# Etsy ?s



## amandaleigh (Apr 10, 2013)

I am curious if anyone sells products on Etsy. What should some thinking of starting an Etsy shop know? What challenges did you face? Any advice on marketing?

DH has been doing some wood working for about a year - a combination of art pieces as well as functional pieces (just made me an entry table from a reclaimed wire spool). Everyone who sees them loves them, and he gets much more enjoyment from doing this than any job he has had. A few local boutiques are considering carrying a few pieces on a consignment basis, but we thought Etsy might be a way to get more sales and maybe some name recognition.
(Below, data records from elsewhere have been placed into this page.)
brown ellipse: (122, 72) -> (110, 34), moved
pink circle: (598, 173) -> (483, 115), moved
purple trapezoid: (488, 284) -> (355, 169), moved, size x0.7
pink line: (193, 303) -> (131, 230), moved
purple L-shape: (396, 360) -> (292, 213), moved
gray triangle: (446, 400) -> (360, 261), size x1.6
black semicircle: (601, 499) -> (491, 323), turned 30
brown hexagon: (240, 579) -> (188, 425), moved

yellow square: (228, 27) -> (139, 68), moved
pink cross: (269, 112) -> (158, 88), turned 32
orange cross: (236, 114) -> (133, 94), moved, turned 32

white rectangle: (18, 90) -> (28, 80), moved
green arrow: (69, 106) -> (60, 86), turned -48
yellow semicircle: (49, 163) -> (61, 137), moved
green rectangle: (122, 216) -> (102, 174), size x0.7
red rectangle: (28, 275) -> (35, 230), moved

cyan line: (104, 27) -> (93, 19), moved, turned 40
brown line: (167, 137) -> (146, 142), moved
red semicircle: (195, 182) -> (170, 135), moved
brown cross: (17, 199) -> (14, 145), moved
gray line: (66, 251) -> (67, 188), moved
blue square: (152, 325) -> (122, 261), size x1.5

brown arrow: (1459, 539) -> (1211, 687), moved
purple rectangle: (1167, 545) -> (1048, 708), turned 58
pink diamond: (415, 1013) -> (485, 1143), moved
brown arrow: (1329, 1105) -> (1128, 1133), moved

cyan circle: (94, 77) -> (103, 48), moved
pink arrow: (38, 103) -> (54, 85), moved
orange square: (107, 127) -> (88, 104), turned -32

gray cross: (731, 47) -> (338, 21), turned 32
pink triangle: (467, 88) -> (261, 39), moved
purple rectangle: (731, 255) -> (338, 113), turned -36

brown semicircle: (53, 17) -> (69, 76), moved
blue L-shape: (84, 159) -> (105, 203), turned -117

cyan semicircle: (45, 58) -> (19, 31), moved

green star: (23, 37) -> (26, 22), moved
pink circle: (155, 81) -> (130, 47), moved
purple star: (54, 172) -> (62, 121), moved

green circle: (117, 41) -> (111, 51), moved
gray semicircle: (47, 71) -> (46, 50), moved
Any advice for someone just starting out?


----------



## Esprit (Dec 17, 2011)

Some of you might want to try another solution such as Magento which is an open source online store solution. My small model train business is run on Magento. I was fortunate to have a friend with a lot of I.T experience who helped me to get it installed and running. If you aren't up to that you can use "Magento Go" which is a hosted version of Magento. The fees are quite good and when you sell something, you get all the proceeds. I really like the features of Magento. 

Here's the link to Magento Go. If I were to open another store I'd likely take this route. Pricing starts at $15/month for 100 unique items. 
http://go.magento.com/

Todd


----------